The ram said to the ewe, "I am indeed sorry for your stupidity. "It's a strange sheep that hails in a wolf's guise!"
A PIECE of rag, which had somehow got into a king's wardrobe, said to a ribbon on the person of a valet, "What do you think I am?''
"To be sure," said the ribbon, "a piece of rag torn from some old garment."
"I am nothing of the kind," said the rag; "I am a rare ribbon of the cut and colour I am; and the king is proud of having me in his wardrobe."
"What do you think I am?" said the ribbon.
"To be sure," said the other, "a piece of rag torn from some old garment to suit the fancy of the servant who wears you."
"Alas!" cried the rag, "Place hides pedigree."
A KING in the East said to his minister, "Do you believe in luck?"
"Yes," said the minister.
"Can you prove it?" said the king.
"Yes, I can," said the minister.
So one night he tied up to the ceiling of a room a parcel containing peas mixed with diamonds, and let in two men: One of them believed in luck and the other in human effort alone. The former quietly laid himself down on the ground; the latter after a series of efforts reached the parcel, and felt in the dark the peas and the stones. He ate the peas one by one, and threw down the hard, uneatable things at his companion, saying, "Here are pebbles for your idleness." The man below received them in his blanket.
In the morning the king and the minister came to the room and bade each take to himself what he had got. The man of effort found he had nothing beyond the peas he had eaten. The man of luck quietly walked away with the diamonds.
The minister said to the king, "Sire, there is such a thing as luck; but it is as rare as peas mixed with diamonds. So I would say, 'To live for long only by luck can be awfully hard to do'."
A MAN tied his horse to a tree and went into an inn. A thief hid the horse in a wood, and stood near the tree as if he had not done it.
"Did you see my horse?" said the man.
"Yes," said the thief, "I saw the tree eat up your horse."
"How could the tree eat up my horse?" said the man.
"Why, it did so," said the thief.
The two went to a fox and told him of the case. The fox said, "I am dull. All last night the sea was on fire; I had to throw a great deal of hay into it to quench the flames; so come tomorrow, and I shall hear your case."
"Oh, you lie," said the thief; "how could the sea burn? how could hay quench the flames?"

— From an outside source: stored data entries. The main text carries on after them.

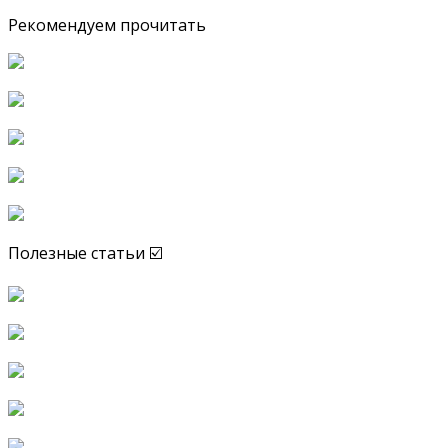
Рекомендуем прочитать
Полезные статьи ☑️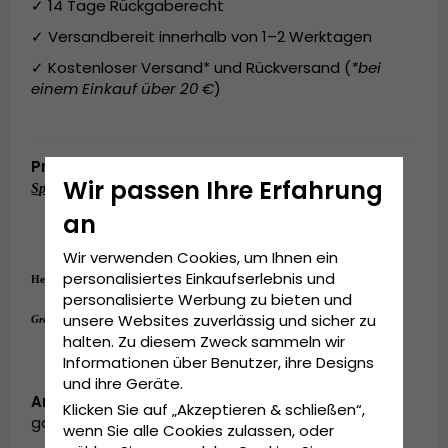
✓ 14 Tage Rückgaberecht
✓ Versandbereit innerhalb von 1–2 Werktagen
✓ Kostenloser Versand* und Rückversand (
*bei
einem Einkauf über 20 €
)
Produktbeskrivning
Wir passen Ihre Erfahrung
Spezifikationen:
an
Hergestellt aus
65% Baumwolle
Einheitsgröße
An der Rückseite der Kappe verstellbar.
Wir verwenden Cookies, um Ihnen ein
personalisiertes Einkaufserlebnis und
Hergestellt aus:
100% Baumwolle
personalisierte Werbung zu bieten und
Einheitsgröße
unsere Websites zuverlässig und sicher zu
Grösseninformationen:
halten. Zu diesem Zweck sammeln wir
Informationen über Benutzer, ihre Designs
und ihre Geräte.
Artikelnummer:
Klicken Sie auf „Akzeptieren & schließen“,
garda.cap.blue3
wenn Sie alle Cookies zulassen, oder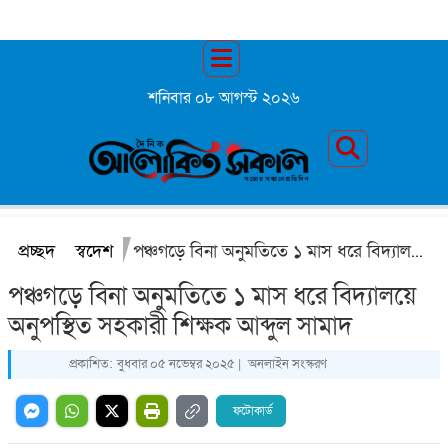
শনিবার ০৮ আগস্ট ২০২৬
প্রচ্ছদ
স্বদেশ
পঞ্চগড়ে বিনা অনুমতিতে ১ মাস ধরে বিদ্যালয়ে অনুপস্থিত সহকারী শিক্ষক আব্দুল সামাদ
পঞ্চগড়ে বিনা অনুমতিতে ১ মাস ধরে বিদ্যালয়ে
অনুপস্থিত সহকারী শিক্ষক আব্দুল সামাদ
প্রকাশিত:
বুধবার ০৫ নভেম্বর ২০২৫ |
অনলাইন সংস্করণ
ফটোকার্ড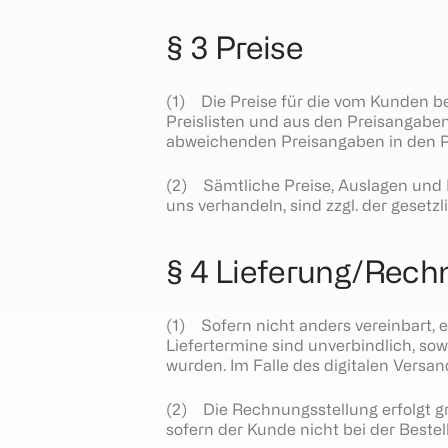
§ 3 Preise
(1) Die Preise für die vom Kunden b
Preislisten und aus den Preisangaben
abweichenden Preisangaben in den Pre
(2) Sämtliche Preise, Auslagen und K
uns verhandeln, sind zzgl. der geset
§ 4 Lieferung/Rech
(1) Sofern nicht anders vereinbart, 
Liefertermine sind unverbindlich, s
wurden. Im Falle des digitalen Versa
(2) Die Rechnungsstellung erfolgt 
sofern der Kunde nicht bei der Beste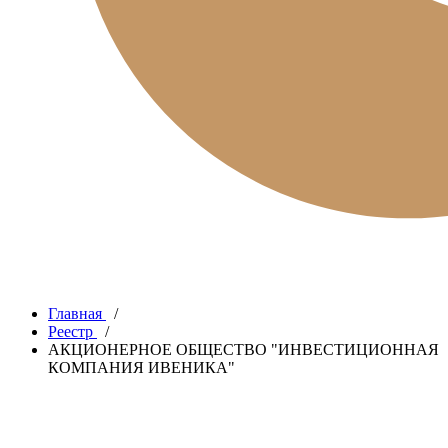
Главная
/
Реестр
/
АКЦИОНЕРНОЕ ОБЩЕСТВО "ИНВЕСТИЦИОННАЯ
КОМПАНИЯ ИВЕНИКА"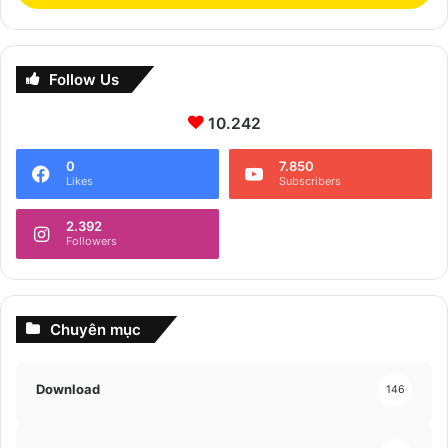
Follow Us
10.242
0
7.850
Likes
Subscribers
2.392
Followers
Chuyên mục
Download
146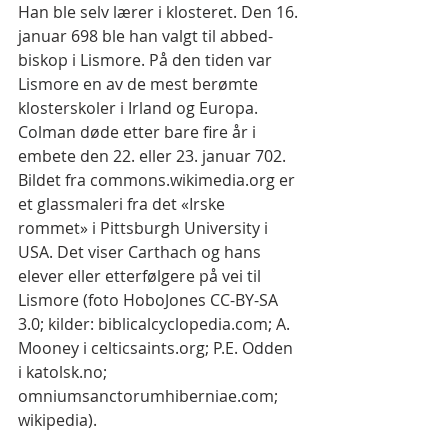
Han ble selv lærer i klosteret. Den 16. 
januar 698 ble han valgt til abbed-
biskop i Lismore. På den tiden var 
Lismore en av de mest berømte 
klosterskoler i Irland og Europa. 
Colman døde etter bare fire år i 
embete den 22. eller 23. januar 702.
Bildet fra commons.wikimedia.org er 
et glassmaleri fra det «Irske 
rommet» i Pittsburgh University i 
USA. Det viser Carthach og hans 
elever eller etterfølgere på vei til 
Lismore (foto HoboJones CC-BY-SA 
3.0; kilder: biblicalcyclopedia.com; A. 
Mooney i celticsaints.org; P.E. Odden 
i katolsk.no; 
omniumsanctorumhiberniae.com; 
wikipedia).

"Oh, you lie," said the fox, with a loud laugh; "how could a tree eat up a horse?"
The thief saw his lie had no legs, and gave the man his horse.
A SNAKE said to a parrot, "Ah! I really envy you your life; how people fondle you! Why, everybody calls you a pet!"
"Yes," said the parrot, "if you will be as good and kind to people as I am, and try to amuse them as I do, they will treat you also as a pet."
"I will try," said the snake; and, creeping to a farmer's door, hissed aloud, as much as to say, "I do not wish to be wicked like other snakes. I wish to be kind and good to you, and amuse you like the parrot."
But the farmer killed the reptile at a stroke, saying, ""It is quite out of the way, this, for a snake to say!"
Goodness in the wicked may not be fully credited.
A WOODMAN entered a wood with his axe on his shoulder. The trees were alarmed, and addressed him thus: "Ah, sir, will you not let us live happily some little time longer?"
"Yes," said the woodman, "I am quite willing to do so; but as often as I see this axe, I am tempted to come to the wood, and do my work in it. So I am not so much to blame as this axe."
"We know," said the trees, "that the handle of the axe, which is a piece of the branch of a tree in this very wood, is more to blame than the iron; for it is that which helps you to destroy its kindred."
"You are quite right," said the woodman; "there is no foe so bitter as a renegade'."